Abstract

Review of Proposals Submitted to Elsevier’s Peer Review Workbench

Bahar Mehmani,1 Silvia Dobre,1 Ramadurai Petchiapppan1

Objective

To encourage evidence-based peer review studies, Elsevier launched the Peer Review Workbench (PRW) in 2022. Here we report on the studies that have since worked in PRW, as we believe peer review studies at large scale are needed for the progress of research on research and understanding how to improve the quality of the peer review process.

Design

PRW is a curated and anonymized dataset of all Elsevier journal manuscript and peer review metadata on more than 5 million authors and reviewers. In our white paper,1 we describe all the attributions and results of some calculations such as variation of interrater agreement, number of peer reviewers per manuscript, peer review rounds, gender balance, and country representation in editorial, authorship, and reviewers’ composition across different disciplines and impact factor quartiles. Interested researchers are provided with a proposal protocol2 to submit their research plan. All protocols go through rounds of peer review by the academic advisors of the PRW, who are listed in our page.2 The accepted applications receive an onboarding training by our data scientist (R.P.) who further prepares the relevant data segment suitable for their primary and secondary research purposes.

Results

Since September 2022, PRW has received 12 proposals, of which 6 have been accepted. Of the 6 accepted proposals, all have been onboarded and are actively working with the data. Thirty-one researchers from 17 universities in 9 countries are involved in these research projects. Based on the self-reported data, 39% (n = 12) of these researchers are women and 61% (n = 19) are men; the options “Other” and “Prefer not to disclose” were both at 0%. We promote transparency in science and therefore publish all accepted proposals on a dedicated Peer Review Workbench Research Paper Series page on SSRN.2 Box 25-0963 shows the list of research proposals currently working with the data. So far, these proposals published on SSRN have attracted over 170 downloads and almost 800 views.

Conclusions

The breadth of the ongoing studies encourages us to continue adding Elsevier journal and manuscript metadata annually to PRW and organize our seasonal seminars starting from autumn 2025 to report on the progress and findings of each study. This may also help improve the visibility of PRW.

References

1. Petchiappan R, James K, Plume A, et al. Analysing Elsevier Journal Metadata within peer review Workbench. SSRN. Revised June 9, 2025. Accessed July 16, 2025. https://papers.ssrn.com/sol3/papers.cfm?abstract_id=4211833

2. SSRN. PRW: Peer Review Workbench Research Paper Series. Accessed July 16, 2025. https://www.ssrn.com/index.cfm/en/peer-review-workbench/

1Elsevier, Amsterdam, the Netherlands, bahar.mehmani@elsevier.com.

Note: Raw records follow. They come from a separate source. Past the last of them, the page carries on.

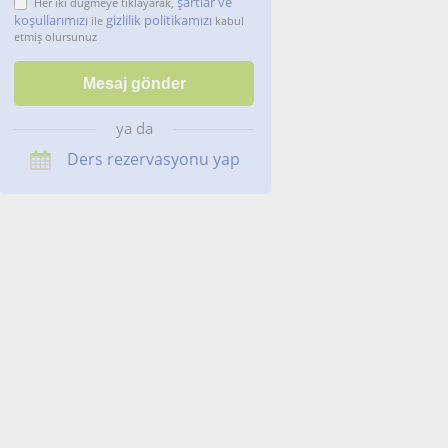
şartlar ve
Her iki düğmeye tıklayarak,
koşullarımızı
gizlilik politikamızı
ile
kabul
etmiş olursunuz
ya da
Ders rezervasyonu yap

Conflict of Interest Disclosures

All authors are employees of Elsevier, the owner of the Peer Review Workbench, the publisher of the journals whose metadata is hosted on PRW, and the owner of the submission system used for collecting the data. Elsevier is also the owner of the Scopus database that was used to enrich the journals’ metadata with their different impact factor quartiles and subject areas. Bahar Mehmani is a member of the Peer Review Congress Advisory Board but was not involved in the review or decision for this abstract.